**Input**
_ _ _

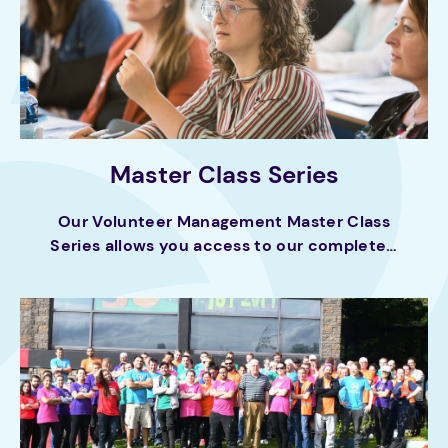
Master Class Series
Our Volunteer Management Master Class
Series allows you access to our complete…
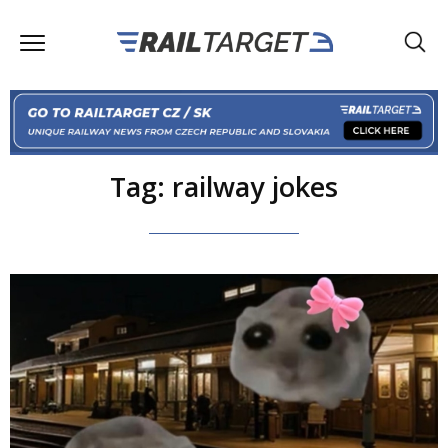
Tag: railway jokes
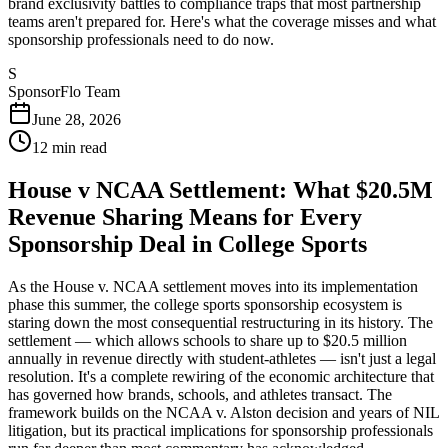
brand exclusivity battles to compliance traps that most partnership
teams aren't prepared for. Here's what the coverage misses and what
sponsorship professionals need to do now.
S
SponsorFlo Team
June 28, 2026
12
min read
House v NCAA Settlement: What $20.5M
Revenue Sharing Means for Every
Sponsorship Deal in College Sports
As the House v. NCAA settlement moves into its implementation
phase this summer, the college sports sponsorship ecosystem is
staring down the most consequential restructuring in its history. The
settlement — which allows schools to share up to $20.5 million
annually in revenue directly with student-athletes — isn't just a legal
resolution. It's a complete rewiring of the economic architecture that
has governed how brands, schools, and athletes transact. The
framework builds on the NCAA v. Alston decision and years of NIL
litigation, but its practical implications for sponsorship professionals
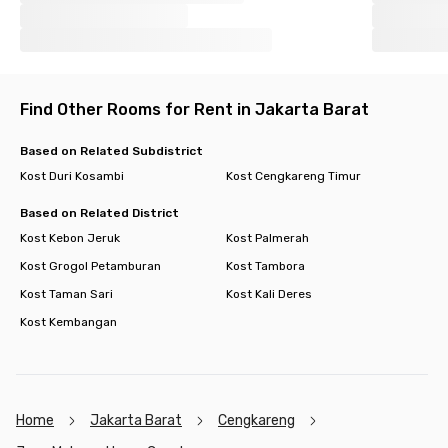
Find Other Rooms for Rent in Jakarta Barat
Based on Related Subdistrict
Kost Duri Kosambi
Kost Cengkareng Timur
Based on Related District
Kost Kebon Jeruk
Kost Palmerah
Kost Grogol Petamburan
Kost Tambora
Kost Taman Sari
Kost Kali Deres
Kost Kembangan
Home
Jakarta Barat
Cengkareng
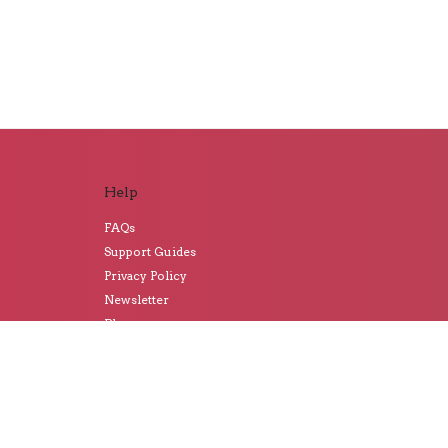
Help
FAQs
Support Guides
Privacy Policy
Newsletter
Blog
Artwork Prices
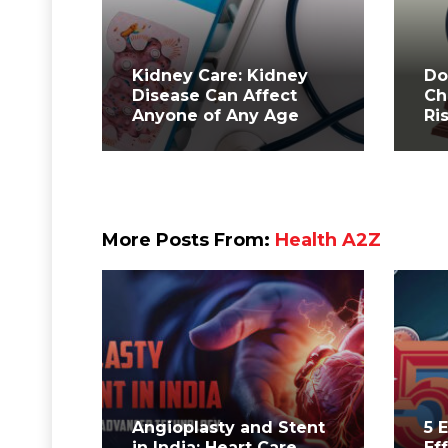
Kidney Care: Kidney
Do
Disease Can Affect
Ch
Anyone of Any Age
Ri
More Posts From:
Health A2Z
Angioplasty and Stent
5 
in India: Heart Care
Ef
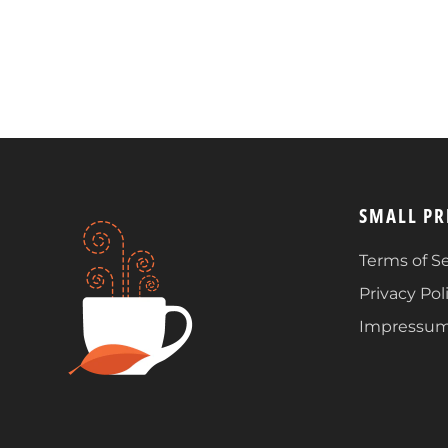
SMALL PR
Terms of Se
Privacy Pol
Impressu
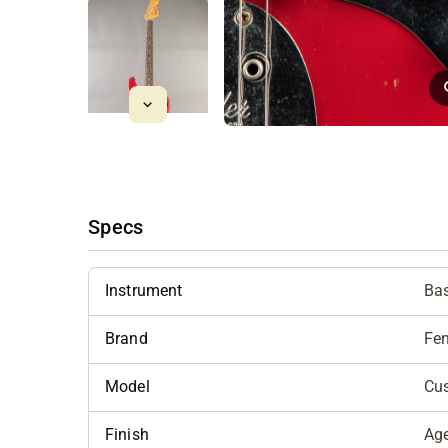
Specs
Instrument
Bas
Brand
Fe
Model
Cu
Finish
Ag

_ _ _

Go through the listing above and state how many of its lines contain "allows", with no other words.

**Solution for this problem**
2